▸ About this task
Copy out each line of the data that holds the string "Kršćanska".

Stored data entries

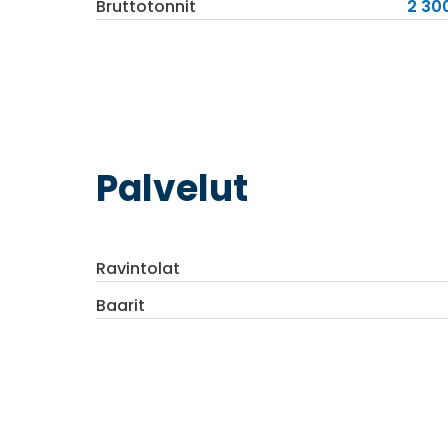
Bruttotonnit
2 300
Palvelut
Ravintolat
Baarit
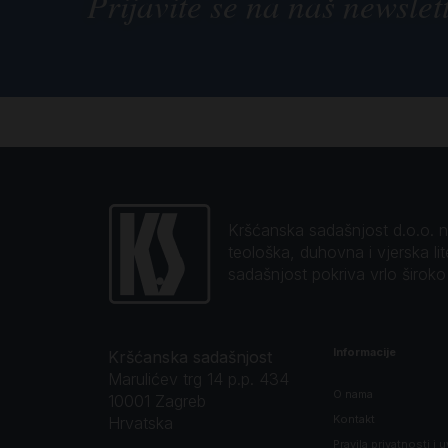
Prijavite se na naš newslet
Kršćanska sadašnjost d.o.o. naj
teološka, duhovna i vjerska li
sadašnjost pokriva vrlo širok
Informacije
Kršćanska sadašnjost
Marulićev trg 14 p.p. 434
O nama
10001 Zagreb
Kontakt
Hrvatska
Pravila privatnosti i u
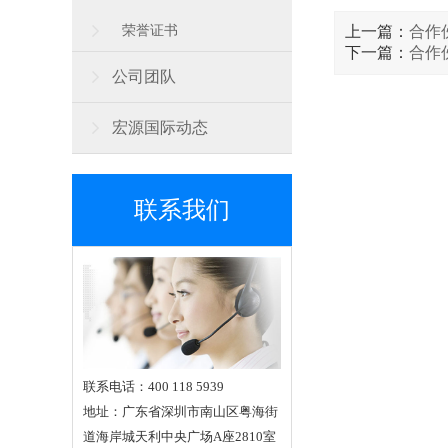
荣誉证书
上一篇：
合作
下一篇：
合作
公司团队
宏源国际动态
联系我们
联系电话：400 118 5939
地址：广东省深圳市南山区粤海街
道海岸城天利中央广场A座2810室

▸ Solution
Kršćanska sadašnjost d.o.o. naj
Kršćanska sadašnjost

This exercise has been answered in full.